Using some bullshit excuse to crap all over David Hogg (and his ideas about reforming a party that really needs a lot of reform) isn’t going to help them. Chuck Schumer— and Brian Schatz— helping pass Trump’s toxic agenda isn’t going to either. The unraveling of Trump’s coalition hasn’t sparked any serious course correction from the Democratic Party. If anything, the Democrats seem almost paralyzed— watching Trump bleed support from key demographics without offering a coherent program or even a convincing moral contrast. Rather than organizing to build a broad, multiracial working-class movement around economic justice, they’re clinging to institutional norms, procedural critiques and the fantasy that Trump will implode on his own. He might. And there could even be a blue wave… but that doesn’t mean voters are excited about the Democrats in any way other than… the lesser evil.

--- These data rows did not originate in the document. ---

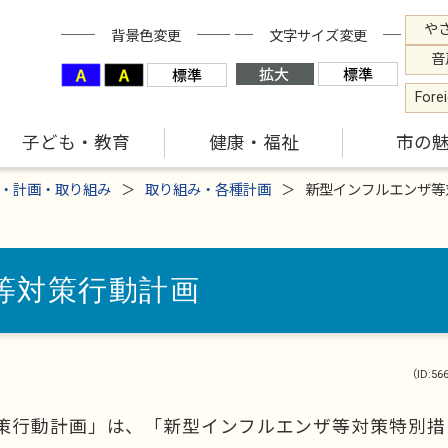
や
背景色変更
文字サイズ変更
音
Fore
子ども・教育
健康・福祉
市の
・計画・取り組み
取り組み・各種計画
新型インフルエンザ等
等対策行動計画
（ID:56
策行動計画」は、「新型インフルエンザ等対策特別措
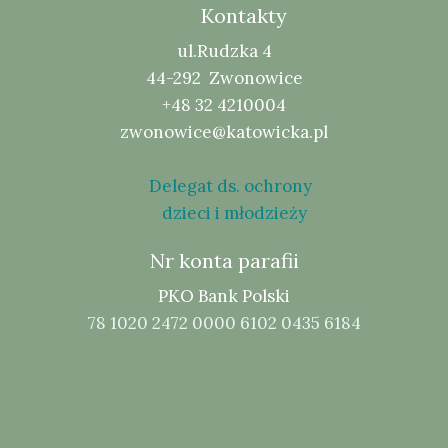
Kontakty
ul.Rudzka 4
44-292 Zwonowice
+48 32 4210004
zwonowice@katowicka.pl
Delegat ds. ochrony
dzieci i młodzieży
Nr konta parafii
PKO Bank Polski
78 1020 2472 0000 6102 0435 6184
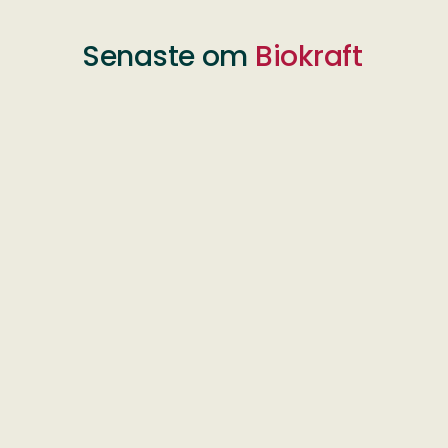
Senaste om
Biokraft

For many who have been turning on Trump, the problem isn’t just him— it’s the whole system. And Democrats, with their complicity in endless war funding, corporate giveaways and rhetorical sleight-of-hand about “historic investments,” come off less like an opposition party and more like enablers of decline. Black, Latino, and young voters aren't looking for a polite alternative to Trump’s chaos. They're looking for someone who gets why they’re angry— and who’s willing to do more than nod solemnly before heading to a fundraiser in the Hamptons. So, the unraveling continues— not just of Trump’s coalition, but of any sense that electoral politics offers a real avenue for change. This isn’t the realignment some Democrats hoped for. It’s a void. And into that void is creeping a dangerous apathy, one that’s fertile ground for the next demagogue, one slicker, younger, and less cartoonish than Trump. Unless something gives— unless the Democrats move towards the voices that recognizes the pain behind the polling cross-tabs— we’re not witnessing a victory. We’re watching the slow-motion collapse of both corporate parties.